▶ [Assigned task]: From the first line to the last, return the data exactly, with no pictures.

▶ [Materials provided]:
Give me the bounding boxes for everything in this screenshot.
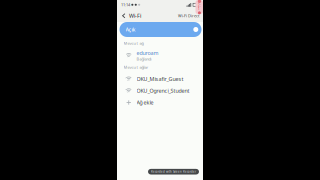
staticText: OKU_Ogrenci_Student xyxy=(136,87,190,94)
button[interactable]: OKU_Ogrenci_Student xyxy=(117,85,203,97)
staticText: Recorded with Screen Recorder xyxy=(151,170,196,173)
button[interactable]: Ağ ekle xyxy=(117,97,203,108)
staticText: Açık xyxy=(126,26,136,33)
staticText: 11:14 xyxy=(121,2,130,7)
staticText: OKU_Misafir_Guest xyxy=(136,75,184,82)
button[interactable]: Wi-Fi xyxy=(117,10,144,22)
staticText: Mevcut ağlar xyxy=(124,65,148,70)
staticText: Wi-Fi Direct xyxy=(178,13,199,18)
staticText: 2:1 xyxy=(198,4,201,11)
staticText: eduroam xyxy=(136,49,158,56)
staticText: Bağlandı xyxy=(136,56,152,62)
staticText: Mevcut ağ xyxy=(124,41,144,46)
staticText: Ağ ekle xyxy=(136,99,154,106)
button[interactable]: Açık xyxy=(120,22,202,37)
button[interactable]: eduroam xyxy=(117,50,203,62)
button[interactable]: Wi-Fi Direct xyxy=(175,10,203,22)
button[interactable]: OKU_Misafir_Guest xyxy=(117,73,203,85)
staticText: Wi-Fi xyxy=(129,12,141,19)
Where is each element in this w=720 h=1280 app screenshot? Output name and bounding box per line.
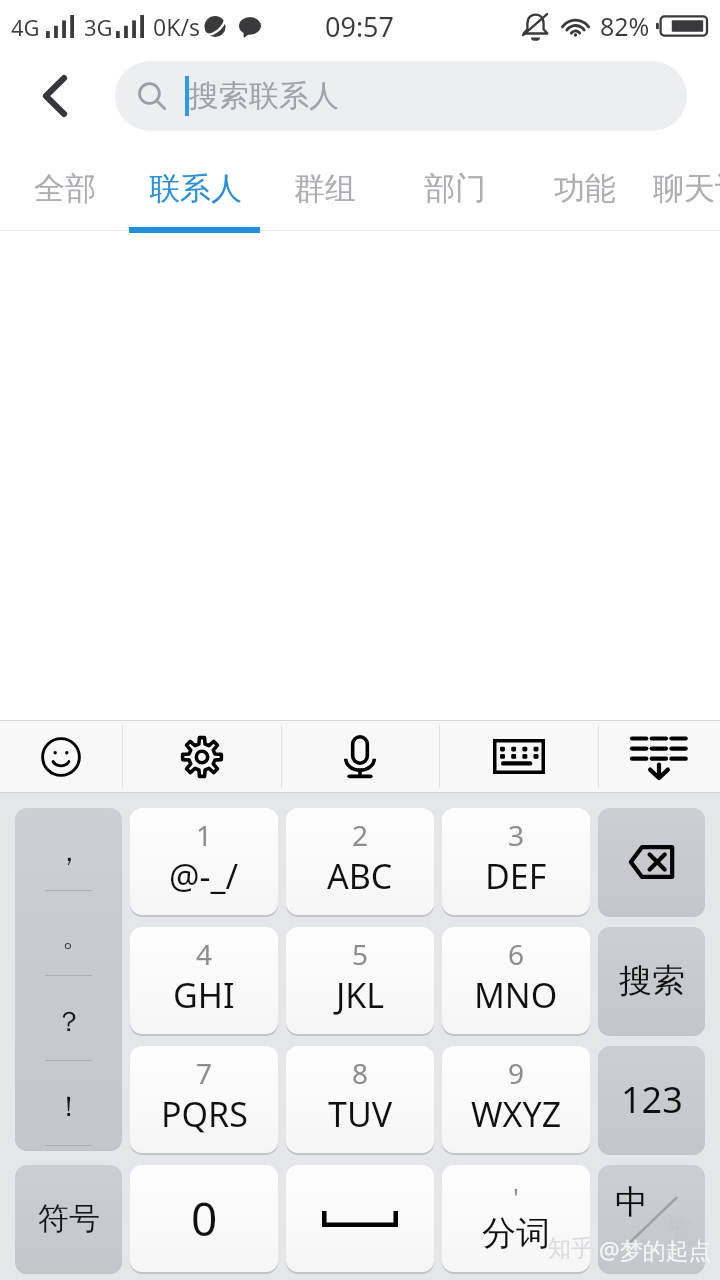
staticText: @-_/ bbox=[169, 853, 239, 899]
button[interactable]: 联系人 bbox=[130, 140, 260, 233]
staticText: 部门 bbox=[424, 169, 486, 208]
button[interactable]: 0 bbox=[130, 1165, 278, 1272]
button[interactable]: 搜索联系人 bbox=[115, 61, 687, 131]
button[interactable]: 123 bbox=[598, 1046, 705, 1153]
staticText: 分词 bbox=[482, 1212, 550, 1255]
button[interactable]: 部门 bbox=[390, 140, 520, 233]
staticText: ' bbox=[513, 1179, 519, 1214]
staticText: 1 bbox=[196, 816, 213, 854]
button[interactable]: 聊天记录 bbox=[650, 140, 720, 233]
button[interactable]: 2 bbox=[286, 808, 434, 915]
button[interactable]: 8 bbox=[286, 1046, 434, 1153]
staticText: 英 bbox=[663, 1214, 692, 1251]
button[interactable]: 5 bbox=[286, 927, 434, 1034]
button[interactable] bbox=[286, 1165, 434, 1272]
other: Backspace bbox=[628, 845, 675, 879]
staticText: 符号 bbox=[38, 1199, 100, 1238]
button[interactable]: Settings bbox=[122, 721, 281, 792]
staticText: PQRS bbox=[161, 1091, 248, 1137]
button[interactable]: 全部 bbox=[0, 140, 130, 233]
button[interactable]: 1 bbox=[130, 808, 278, 915]
staticText: DEF bbox=[485, 853, 547, 899]
staticText: TUV bbox=[328, 1091, 393, 1137]
staticText: 联系人 bbox=[149, 169, 242, 208]
staticText: 09:57 bbox=[325, 8, 395, 45]
staticText: 9 bbox=[508, 1054, 525, 1092]
staticText: 6 bbox=[508, 935, 525, 973]
staticText: ABC bbox=[327, 853, 393, 899]
staticText: 82% bbox=[600, 9, 650, 43]
staticText: 5 bbox=[352, 935, 369, 973]
staticText: @梦的起点 bbox=[599, 1234, 712, 1265]
button[interactable]: Keyboard layout bbox=[439, 721, 598, 792]
staticText: 群组 bbox=[294, 169, 356, 208]
button[interactable]: Voice input bbox=[281, 721, 439, 792]
button[interactable]: Back bbox=[23, 64, 87, 128]
button[interactable]: 4 bbox=[130, 927, 278, 1034]
button[interactable]: 中 bbox=[598, 1165, 705, 1272]
button[interactable]: 7 bbox=[130, 1046, 278, 1153]
staticText: 123 bbox=[621, 1075, 683, 1124]
button[interactable]: 搜索 bbox=[598, 927, 705, 1034]
staticText: 中 bbox=[615, 1181, 648, 1223]
staticText: 知乎 bbox=[548, 1234, 594, 1263]
button[interactable]: ' bbox=[442, 1165, 590, 1272]
staticText: 全部 bbox=[34, 169, 96, 208]
staticText: 搜索联系人 bbox=[189, 77, 339, 115]
staticText: ！ bbox=[55, 1089, 83, 1124]
staticText: 0K/s bbox=[153, 11, 200, 42]
staticText: ， bbox=[55, 834, 83, 869]
staticText: ？ bbox=[55, 1004, 83, 1039]
staticText: WXYZ bbox=[471, 1091, 562, 1137]
button[interactable]: Backspace bbox=[598, 808, 705, 915]
staticText: 聊天记录 bbox=[653, 169, 720, 208]
staticText: 3 bbox=[508, 816, 525, 854]
staticText: JKL bbox=[336, 972, 385, 1018]
staticText: GHI bbox=[173, 972, 235, 1018]
button[interactable]: 9 bbox=[442, 1046, 590, 1153]
button[interactable]: 3 bbox=[442, 808, 590, 915]
staticText: 0 bbox=[191, 1187, 218, 1250]
button[interactable]: Emoji bbox=[0, 721, 122, 792]
staticText: 8 bbox=[352, 1054, 369, 1092]
staticText: MNO bbox=[474, 972, 558, 1018]
staticText: 4G bbox=[11, 12, 40, 42]
button[interactable]: Hide keyboard bbox=[598, 721, 720, 792]
button[interactable]: 符号 bbox=[15, 1165, 122, 1272]
button[interactable]: 6 bbox=[442, 927, 590, 1034]
staticText: 搜索 bbox=[619, 960, 685, 1002]
staticText: 功能 bbox=[554, 169, 616, 208]
staticText: 。 bbox=[62, 919, 90, 954]
staticText: 7 bbox=[196, 1054, 213, 1092]
staticText: 2 bbox=[352, 816, 369, 854]
staticText: 4 bbox=[196, 935, 213, 973]
staticText: 3G bbox=[84, 12, 113, 42]
button[interactable]: 群组 bbox=[260, 140, 390, 233]
button[interactable]: ， bbox=[15, 808, 122, 1149]
button[interactable]: 功能 bbox=[520, 140, 650, 233]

▶ [Solution to the exercise]:
Give me the bounding boxes for everything in this screenshot.
staticText: OKU_Ogrenci_Student xyxy=(136,87,190,94)
button[interactable]: OKU_Ogrenci_Student xyxy=(117,85,203,97)
staticText: Recorded with Screen Recorder xyxy=(151,170,196,173)
button[interactable]: Ağ ekle xyxy=(117,97,203,108)
staticText: Açık xyxy=(126,26,136,33)
staticText: 11:14 xyxy=(121,2,130,7)
staticText: OKU_Misafir_Guest xyxy=(136,75,184,82)
button[interactable]: Wi-Fi xyxy=(117,10,144,22)
staticText: Mevcut ağlar xyxy=(124,65,148,70)
staticText: Wi-Fi Direct xyxy=(178,13,199,18)
staticText: 2:1 xyxy=(198,4,201,11)
staticText: eduroam xyxy=(136,49,158,56)
staticText: Bağlandı xyxy=(136,56,152,62)
staticText: Mevcut ağ xyxy=(124,41,144,46)
staticText: Ağ ekle xyxy=(136,99,154,106)
button[interactable]: Açık xyxy=(120,22,202,37)
button[interactable]: eduroam xyxy=(117,50,203,62)
button[interactable]: Wi-Fi Direct xyxy=(175,10,203,22)
button[interactable]: OKU_Misafir_Guest xyxy=(117,73,203,85)
staticText: Wi-Fi xyxy=(129,12,141,19)
Where is each element in this w=720 h=1280 app screenshot? Output name and bounding box per line.
staticText: @-_/ bbox=[169, 853, 239, 899]
button[interactable]: 联系人 bbox=[130, 140, 260, 233]
staticText: 部门 bbox=[424, 169, 486, 208]
button[interactable]: 0 bbox=[130, 1165, 278, 1272]
button[interactable]: 搜索联系人 bbox=[115, 61, 687, 131]
button[interactable]: 123 bbox=[598, 1046, 705, 1153]
staticText: 分词 bbox=[482, 1212, 550, 1255]
button[interactable]: 部门 bbox=[390, 140, 520, 233]
staticText: ' bbox=[513, 1179, 519, 1214]
staticText: 1 bbox=[196, 816, 213, 854]
button[interactable]: 聊天记录 bbox=[650, 140, 720, 233]
button[interactable]: 2 bbox=[286, 808, 434, 915]
button[interactable]: 8 bbox=[286, 1046, 434, 1153]
staticText: 英 bbox=[663, 1214, 692, 1251]
button[interactable]: 5 bbox=[286, 927, 434, 1034]
button[interactable] bbox=[286, 1165, 434, 1272]
other: Backspace bbox=[628, 845, 675, 879]
staticText: 符号 bbox=[38, 1199, 100, 1238]
button[interactable]: Settings bbox=[122, 721, 281, 792]
staticText: PQRS bbox=[161, 1091, 248, 1137]
button[interactable]: 全部 bbox=[0, 140, 130, 233]
button[interactable]: 1 bbox=[130, 808, 278, 915]
staticText: DEF bbox=[485, 853, 547, 899]
staticText: TUV bbox=[328, 1091, 393, 1137]
staticText: 联系人 bbox=[149, 169, 242, 208]
staticText: 09:57 bbox=[325, 8, 395, 45]
staticText: 9 bbox=[508, 1054, 525, 1092]
staticText: 6 bbox=[508, 935, 525, 973]
staticText: ABC bbox=[327, 853, 393, 899]
staticText: 82% bbox=[600, 9, 650, 43]
staticText: 5 bbox=[352, 935, 369, 973]
staticText: @梦的起点 bbox=[599, 1234, 712, 1265]
button[interactable]: Keyboard layout bbox=[439, 721, 598, 792]
staticText: 群组 bbox=[294, 169, 356, 208]
button[interactable]: Voice input bbox=[281, 721, 439, 792]
button[interactable]: Back bbox=[23, 64, 87, 128]
button[interactable]: 4 bbox=[130, 927, 278, 1034]
button[interactable]: 中 bbox=[598, 1165, 705, 1272]
button[interactable]: 7 bbox=[130, 1046, 278, 1153]
staticText: 123 bbox=[621, 1075, 683, 1124]
button[interactable]: 搜索 bbox=[598, 927, 705, 1034]
staticText: 中 bbox=[615, 1181, 648, 1223]
staticText: 知乎 bbox=[548, 1234, 594, 1263]
button[interactable]: ' bbox=[442, 1165, 590, 1272]
staticText: 全部 bbox=[34, 169, 96, 208]
staticText: 搜索联系人 bbox=[189, 77, 339, 115]
staticText: ！ bbox=[55, 1089, 83, 1124]
staticText: 0K/s bbox=[153, 11, 200, 42]
staticText: ， bbox=[55, 834, 83, 869]
staticText: ？ bbox=[55, 1004, 83, 1039]
staticText: WXYZ bbox=[471, 1091, 562, 1137]
button[interactable]: Backspace bbox=[598, 808, 705, 915]
staticText: 聊天记录 bbox=[653, 169, 720, 208]
staticText: 3 bbox=[508, 816, 525, 854]
staticText: JKL bbox=[336, 972, 385, 1018]
staticText: GHI bbox=[173, 972, 235, 1018]
button[interactable]: 9 bbox=[442, 1046, 590, 1153]
button[interactable]: 3 bbox=[442, 808, 590, 915]
staticText: 0 bbox=[191, 1187, 218, 1250]
button[interactable]: Emoji bbox=[0, 721, 122, 792]
staticText: 8 bbox=[352, 1054, 369, 1092]
staticText: MNO bbox=[474, 972, 558, 1018]
staticText: 4G bbox=[11, 12, 40, 42]
button[interactable]: Hide keyboard bbox=[598, 721, 720, 792]
button[interactable]: 符号 bbox=[15, 1165, 122, 1272]
button[interactable]: 6 bbox=[442, 927, 590, 1034]
staticText: 搜索 bbox=[619, 960, 685, 1002]
staticText: 功能 bbox=[554, 169, 616, 208]
staticText: 。 bbox=[62, 919, 90, 954]
staticText: 7 bbox=[196, 1054, 213, 1092]
staticText: 2 bbox=[352, 816, 369, 854]
staticText: 4 bbox=[196, 935, 213, 973]
staticText: 3G bbox=[84, 12, 113, 42]
button[interactable]: 群组 bbox=[260, 140, 390, 233]
button[interactable]: ， bbox=[15, 808, 122, 1149]
button[interactable]: 功能 bbox=[520, 140, 650, 233]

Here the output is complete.